#### Task directions
Please retype the records below exactly as they appear, leaving out every picture.
-- Opening Marker --
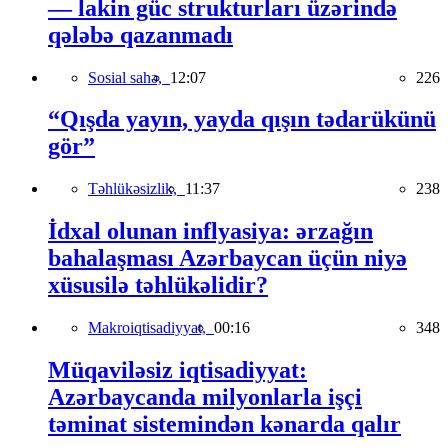
— lakin güc strukturları üzərində
qələbə qazanmadı
Sosial sahə,
12:07
226
“Qışda yayın, yayda qışın tədarükünü
gör”
Təhlükəsizlik,
11:37
238
İdxal olunan inflyasiya: ərzağın
bahalaşması Azərbaycan üçün niyə
xüsusilə təhlükəlidir?
Makroiqtisadiyyat,
00:16
348
Müqaviləsiz iqtisadiyyat:
Azərbaycanda milyonlarla işçi
təminat sistemindən kənarda qalır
-- Closing Marker --
#### Expected output
— lakin güc strukturları üzərində
qələbə qazanmadı
Sosial sahə,
12:07
226
“Qışda yayın, yayda qışın tədarükünü
gör”
Təhlükəsizlik,
11:37
238
İdxal olunan inflyasiya: ərzağın
bahalaşması Azərbaycan üçün niyə
xüsusilə təhlükəlidir?
Makroiqtisadiyyat,
00:16
348
Müqaviləsiz iqtisadiyyat:
Azərbaycanda milyonlarla işçi
təminat sistemindən kənarda qalır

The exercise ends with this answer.